Para ela, a repactuação também não pode ignorar vítimas do crime que até hoje não foram reconhecidas como atingidas, como os trabalhadores próprios e terceirizados da Vale, Samarco e BHP Billiton. Marta relata que sem a garantia de qualquer direito, a categoria enfrenta dificuldades financeiras e de saúde, com casos inclusive de autoextermínio.
“Não podemos perpetuar a impunidade do crime. Vejamos o caso da Gameleira, por exemplo, quase cinquenta anos depois, nenhum dos trabalhadores foi indenizado”, pontua, relembrando o desabamento de um pavilhão, em Belo Horizonte em 1971, que vitimou pelo menos 69 pessoas, segundo maior acidente de trabalho do país.

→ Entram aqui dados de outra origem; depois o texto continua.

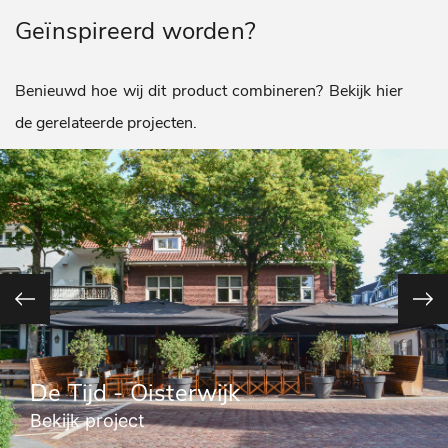
Geïnspireerd worden?
Benieuwd hoe wij dit product combineren? Bekijk hier
de gerelateerde projecten.
De Tijd - Oisterwijk
Bekijk project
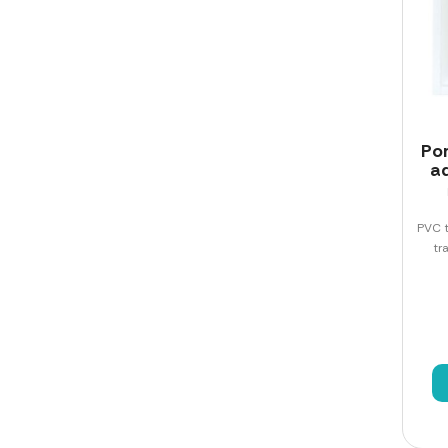
Po
ad
PVC t
tr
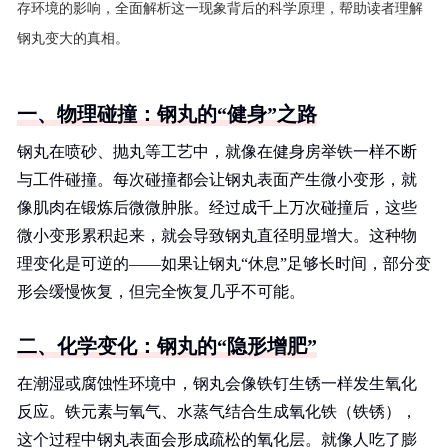
存环境的影响，全面解析这一现象背后的科学原理，帮助读者理解
钢丸变大的真相。
一、物理碰撞：钢丸的“健身”之路
钢丸在喷砂、抛丸等工艺中，就像在健身房举铁一样不断
与工件碰撞。每次碰撞都会让钢丸表面产生微小变形，就
像肌肉在锻炼后微微肿胀。经过成千上万次碰撞后，这些
微小变形累积起来，就会导致钢丸直径明显增大。这种物
理变化是可逆的——如果让钢丸“休息”足够长时间，部分变
形会缓慢恢复，但完全恢复几乎不可能。
二、化学变化：钢丸的“隐形增肥”
在潮湿或腐蚀性环境中，钢丸会像铁钉生锈一样发生氧化
反应。铁元素与氧气、水蒸气结合生成氧化铁（铁锈），
这个过程中钢丸表面会形成疏松的氧化层。就像人吃了膨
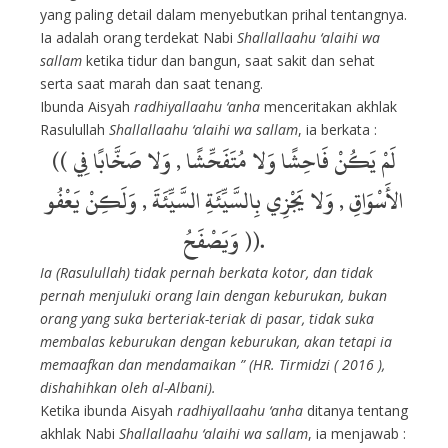
yang paling detail dalam menyebutkan prihal tentangnya.
Ia adalah orang terdekat Nabi
Shallallaahu ‘alaihi wa
sallam
ketika tidur dan bangun, saat sakit dan sehat
serta saat marah dan saat tenang.
Ibunda Aisyah
radhiyallaahu ‘anha
menceritakan akhlak
Rasulullah
Shallallaahu ‘alaihi wa sallam
, ia berkata :
((
لَمْ يَكُنْ فَاحِشًا وَلا مُتَفَحِّشًا , وَلا صَخَّابًا فِي
الأَسْوَاقِ , وَلا يَجْزِي بِالسَّيِّئَةِ السَّيِّئَةَ , وَلَكِنْ يَعْفُو
وَيَصْفَحُ
)).
Ia (Rasulullah) tidak pernah berkata kotor, dan tidak
pernah menjuluki orang lain dengan keburukan, bukan
orang yang suka berteriak-teriak di pasar, tidak suka
membalas keburukan dengan keburukan, akan tetapi ia
memaafkan dan mendamaikan ” (HR. Tirmidzi ( 2016 ),
dishahihkan oleh al-Albani).
Ketika ibunda Aisyah
radhiyallaahu ‘anha
ditanya tentang
akhlak Nabi
Shallallaahu ‘alaihi wa sallam
, ia menjawab :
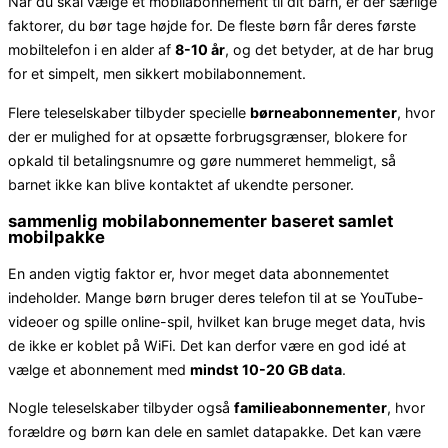
Når du skal vælge et mobilabonnement til dit barn, er der særlige
faktorer, du bør tage højde for. De fleste børn får deres første
mobiltelefon i en alder af
8-10 år
, og det betyder, at de har brug
for et simpelt, men sikkert mobilabonnement.
Flere teleselskaber tilbyder specielle
børneabonnementer
, hvor
der er mulighed for at opsætte forbrugsgrænser, blokere for
opkald til betalingsnumre og gøre nummeret hemmeligt, så
barnet ikke kan blive kontaktet af ukendte personer.
sammenlig mobilabonnementer baseret samlet
mobilpakke
En anden vigtig faktor er, hvor meget data abonnementet
indeholder. Mange børn bruger deres telefon til at se YouTube-
videoer og spille online-spil, hvilket kan bruge meget data, hvis
de ikke er koblet på WiFi. Det kan derfor være en god idé at
vælge et abonnement med
mindst 10-20 GB data
.
Nogle teleselskaber tilbyder også
familieabonnementer
, hvor
forældre og børn kan dele en samlet datapakke. Det kan være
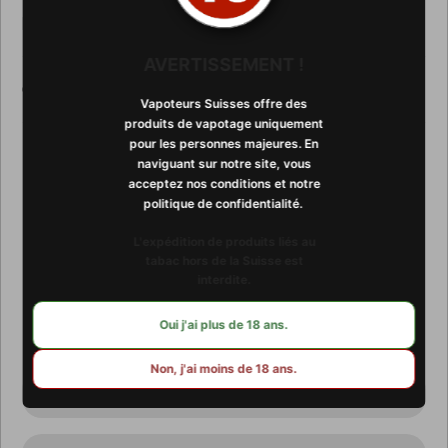
Détails
AVERTISSEMENT !
Contenu
Vapoteurs Suisses offre des
produits de vapotage uniquement
pour les personnes majeures. En
naviguant sur notre site, vous
acceptez nos conditions et notre
Abonnez-vous à notre
politique de confidentialité. ​​
newsletter
L'expédition de produits liés au
tabac hors de la Suisse est
interdite.
Promotions, nouveautés et ventes exclusives. Recevez-les
directement par e-mail.
Oui j'ai plus de 18 ans.
Non, j'ai moins de 18 ans.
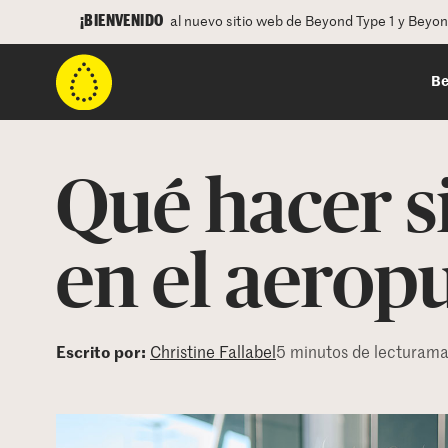
¡BIENVENIDO
al nuevo sitio web de Beyond Type 1 y Beyo
Be
Qué hacer s
en el aeropu
Escrito por:
Christine Fallabel
5 minutos de lectura
ma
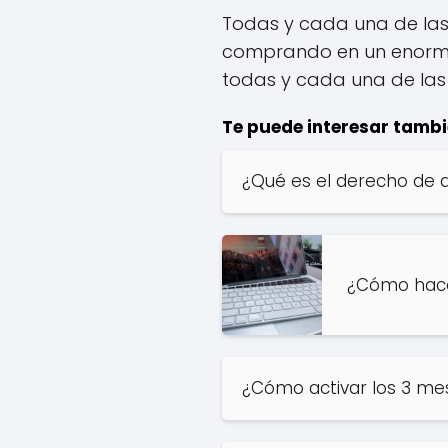
Todas y cada una de las
comprando en un enorme 
todas y cada una de las 
Te puede interesar tambi
¿Qué es el derecho de d
¿Cómo hace
¿Cómo activar los 3 mes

Falta de transparência sobre gastos da Renova
Outra preocupação do movimento é a amortização que as empresas pretendem fazer sobre os gastos já empenhados na reparação do crime. Marta critica a falta de transparência da Fundação Renova, entidade criada pelas mineradoras para gerenciar a reparação, na execução dos recursos.
Em novembro de 2022, data que marcou o aniversário de sete anos do crime, apenas 78 imóveis, das 350 casas previstas para o reassentamento das famílias desabrigadas pela lama foram entregues. “Não podemos descontar da repactuação aquilo que a Renova não gastou com os atingidos nem com a reparação do meio ambiente, e mesmo aquilo que ela gastou precisa passar por uma auditoria independente”, alerta.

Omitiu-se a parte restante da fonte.